### Try it
Copy the records below exactly.

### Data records
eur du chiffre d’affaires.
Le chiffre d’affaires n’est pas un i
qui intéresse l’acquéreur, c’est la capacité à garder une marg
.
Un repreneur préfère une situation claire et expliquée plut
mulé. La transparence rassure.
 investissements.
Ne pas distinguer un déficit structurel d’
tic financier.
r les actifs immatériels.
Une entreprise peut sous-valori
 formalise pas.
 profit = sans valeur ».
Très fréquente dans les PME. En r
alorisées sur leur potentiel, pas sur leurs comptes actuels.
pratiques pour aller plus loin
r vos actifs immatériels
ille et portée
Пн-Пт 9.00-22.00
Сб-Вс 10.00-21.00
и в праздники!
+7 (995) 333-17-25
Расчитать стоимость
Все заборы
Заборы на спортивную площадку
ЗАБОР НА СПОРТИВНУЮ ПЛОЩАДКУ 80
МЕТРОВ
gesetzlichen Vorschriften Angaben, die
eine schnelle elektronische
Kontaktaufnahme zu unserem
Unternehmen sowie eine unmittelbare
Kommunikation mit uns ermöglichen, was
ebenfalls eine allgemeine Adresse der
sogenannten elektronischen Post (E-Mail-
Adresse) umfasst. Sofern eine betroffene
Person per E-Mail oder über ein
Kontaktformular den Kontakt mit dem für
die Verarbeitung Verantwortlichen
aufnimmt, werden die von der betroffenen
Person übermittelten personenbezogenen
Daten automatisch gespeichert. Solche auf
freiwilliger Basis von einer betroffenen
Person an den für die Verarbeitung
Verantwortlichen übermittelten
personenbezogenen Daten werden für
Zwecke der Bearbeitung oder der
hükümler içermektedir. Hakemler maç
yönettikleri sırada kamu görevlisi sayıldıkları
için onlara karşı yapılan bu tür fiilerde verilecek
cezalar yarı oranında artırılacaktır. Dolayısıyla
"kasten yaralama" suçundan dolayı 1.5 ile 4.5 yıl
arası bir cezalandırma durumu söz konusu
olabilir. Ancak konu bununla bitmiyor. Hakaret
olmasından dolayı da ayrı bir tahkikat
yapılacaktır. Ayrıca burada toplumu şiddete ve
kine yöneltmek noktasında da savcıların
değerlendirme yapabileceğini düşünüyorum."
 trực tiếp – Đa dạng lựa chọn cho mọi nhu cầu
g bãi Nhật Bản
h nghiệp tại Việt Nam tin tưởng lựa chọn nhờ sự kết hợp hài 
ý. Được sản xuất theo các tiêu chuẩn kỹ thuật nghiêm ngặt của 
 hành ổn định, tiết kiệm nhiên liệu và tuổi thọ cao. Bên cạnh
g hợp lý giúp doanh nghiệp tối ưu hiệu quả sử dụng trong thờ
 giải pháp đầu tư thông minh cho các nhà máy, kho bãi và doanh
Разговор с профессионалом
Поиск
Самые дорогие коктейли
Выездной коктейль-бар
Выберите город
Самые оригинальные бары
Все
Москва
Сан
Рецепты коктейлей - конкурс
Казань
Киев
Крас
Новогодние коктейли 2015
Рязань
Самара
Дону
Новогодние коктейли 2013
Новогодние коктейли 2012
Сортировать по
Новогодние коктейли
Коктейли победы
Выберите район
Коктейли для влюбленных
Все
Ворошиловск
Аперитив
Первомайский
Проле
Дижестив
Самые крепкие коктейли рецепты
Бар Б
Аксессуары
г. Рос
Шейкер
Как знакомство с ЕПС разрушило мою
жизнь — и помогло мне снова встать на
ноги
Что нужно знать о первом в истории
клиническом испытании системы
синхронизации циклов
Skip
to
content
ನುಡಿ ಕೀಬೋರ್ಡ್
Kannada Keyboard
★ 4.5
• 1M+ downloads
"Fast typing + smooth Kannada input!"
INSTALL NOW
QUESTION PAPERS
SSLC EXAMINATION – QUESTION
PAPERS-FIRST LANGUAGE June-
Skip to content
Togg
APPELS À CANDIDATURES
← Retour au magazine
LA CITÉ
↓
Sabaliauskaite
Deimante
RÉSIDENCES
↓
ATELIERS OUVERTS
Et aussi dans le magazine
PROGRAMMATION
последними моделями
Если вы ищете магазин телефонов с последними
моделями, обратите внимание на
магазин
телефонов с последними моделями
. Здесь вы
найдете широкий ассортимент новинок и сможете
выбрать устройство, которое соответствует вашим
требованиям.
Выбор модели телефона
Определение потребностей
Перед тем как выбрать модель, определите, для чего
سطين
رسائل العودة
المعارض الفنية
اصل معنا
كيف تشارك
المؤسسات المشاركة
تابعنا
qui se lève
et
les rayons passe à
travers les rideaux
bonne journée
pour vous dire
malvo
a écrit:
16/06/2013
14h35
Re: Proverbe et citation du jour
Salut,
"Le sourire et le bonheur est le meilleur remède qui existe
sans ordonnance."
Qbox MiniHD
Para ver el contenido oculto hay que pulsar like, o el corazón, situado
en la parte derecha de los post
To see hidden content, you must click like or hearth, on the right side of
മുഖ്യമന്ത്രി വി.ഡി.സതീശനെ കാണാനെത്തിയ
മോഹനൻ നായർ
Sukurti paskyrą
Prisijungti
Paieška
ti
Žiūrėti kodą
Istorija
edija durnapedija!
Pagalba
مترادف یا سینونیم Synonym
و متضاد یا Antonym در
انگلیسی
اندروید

### Answer to the exercise
eur du chiffre d’affaires.
Le chiffre d’affaires n’est pas un i
qui intéresse l’acquéreur, c’est la capacité à garder une marg
.
Un repreneur préfère une situation claire et expliquée plut
mulé. La transparence rassure.
 investissements.
Ne pas distinguer un déficit structurel d’
tic financier.
r les actifs immatériels.
Une entreprise peut sous-valori
 formalise pas.
 profit = sans valeur ».
Très fréquente dans les PME. En r
alorisées sur leur potentiel, pas sur leurs comptes actuels.
pratiques pour aller plus loin
r vos actifs immatériels
ille et portée
Пн-Пт 9.00-22.00
Сб-Вс 10.00-21.00
и в праздники!
+7 (995) 333-17-25
Расчитать стоимость
Все заборы
Заборы на спортивную площадку
ЗАБОР НА СПОРТИВНУЮ ПЛОЩАДКУ 80
МЕТРОВ
gesetzlichen Vorschriften Angaben, die
eine schnelle elektronische
Kontaktaufnahme zu unserem
Unternehmen sowie eine unmittelbare
Kommunikation mit uns ermöglichen, was
ebenfalls eine allgemeine Adresse der
sogenannten elektronischen Post (E-Mail-
Adresse) umfasst. Sofern eine betroffene
Person per E-Mail oder über ein
Kontaktformular den Kontakt mit dem für
die Verarbeitung Verantwortlichen
aufnimmt, werden die von der betroffenen
Person übermittelten personenbezogenen
Daten automatisch gespeichert. Solche auf
freiwilliger Basis von einer betroffenen
Person an den für die Verarbeitung
Verantwortlichen übermittelten
personenbezogenen Daten werden für
Zwecke der Bearbeitung oder der
hükümler içermektedir. Hakemler maç
yönettikleri sırada kamu görevlisi sayıldıkları
için onlara karşı yapılan bu tür fiilerde verilecek
cezalar yarı oranında artırılacaktır. Dolayısıyla
"kasten yaralama" suçundan dolayı 1.5 ile 4.5 yıl
arası bir cezalandırma durumu söz konusu
olabilir. Ancak konu bununla bitmiyor. Hakaret
olmasından dolayı da ayrı bir tahkikat
yapılacaktır. Ayrıca burada toplumu şiddete ve
kine yöneltmek noktasında da savcıların
değerlendirme yapabileceğini düşünüyorum."
 trực tiếp – Đa dạng lựa chọn cho mọi nhu cầu
g bãi Nhật Bản
h nghiệp tại Việt Nam tin tưởng lựa chọn nhờ sự kết hợp hài 
ý. Được sản xuất theo các tiêu chuẩn kỹ thuật nghiêm ngặt của 
 hành ổn định, tiết kiệm nhiên liệu và tuổi thọ cao. Bên cạnh
g hợp lý giúp doanh nghiệp tối ưu hiệu quả sử dụng trong thờ
 giải pháp đầu tư thông minh cho các nhà máy, kho bãi và doanh
Разговор с профессионалом
Поиск
Самые дорогие коктейли
Выездной коктейль-бар
Выберите город
Самые оригинальные бары
Все
Москва
Сан
Рецепты коктейлей - конкурс
Казань
Киев
Крас
Новогодние коктейли 2015
Рязань
Самара
Дону
Новогодние коктейли 2013
Новогодние коктейли 2012
Сортировать по
Новогодние коктейли
Коктейли победы
Выберите район
Коктейли для влюбленных
Все
Ворошиловск
Аперитив
Первомайский
Проле
Дижестив
Самые крепкие коктейли рецепты
Бар Б
Аксессуары
г. Рос
Шейкер
Как знакомство с ЕПС разрушило мою
жизнь — и помогло мне снова встать на
ноги
Что нужно знать о первом в истории
клиническом испытании системы
синхронизации циклов
Skip
to
content
ನುಡಿ ಕೀಬೋರ್ಡ್
Kannada Keyboard
★ 4.5
• 1M+ downloads
"Fast typing + smooth Kannada input!"
INSTALL NOW
QUESTION PAPERS
SSLC EXAMINATION – QUESTION
PAPERS-FIRST LANGUAGE June-
Skip to content
Togg
APPELS À CANDIDATURES
← Retour au magazine
LA CITÉ
↓
Sabaliauskaite
Deimante
RÉSIDENCES
↓
ATELIERS OUVERTS
Et aussi dans le magazine
PROGRAMMATION
последними моделями
Если вы ищете магазин телефонов с последними
моделями, обратите внимание на
магазин
телефонов с последними моделями
. Здесь вы
найдете широкий ассортимент новинок и сможете
выбрать устройство, которое соответствует вашим
требованиям.
Выбор модели телефона
Определение потребностей
Перед тем как выбрать модель, определите, для чего
سطين
رسائل العودة
المعارض الفنية
اصل معنا
كيف تشارك
المؤسسات المشاركة
تابعنا
qui se lève
et
les rayons passe à
travers les rideaux
bonne journée
pour vous dire
malvo
a écrit:
16/06/2013
14h35
Re: Proverbe et citation du jour
Salut,
"Le sourire et le bonheur est le meilleur remède qui existe
sans ordonnance."
Qbox MiniHD
Para ver el contenido oculto hay que pulsar like, o el corazón, situado
en la parte derecha de los post
To see hidden content, you must click like or hearth, on the right side of
മുഖ്യമന്ത്രി വി.ഡി.സതീശനെ കാണാനെത്തിയ
മോഹനൻ നായർ
Sukurti paskyrą
Prisijungti
Paieška
ti
Žiūrėti kodą
Istorija
edija durnapedija!
Pagalba
مترادف یا سینونیم Synonym
و متضاد یا Antonym در
انگلیسی
اندروید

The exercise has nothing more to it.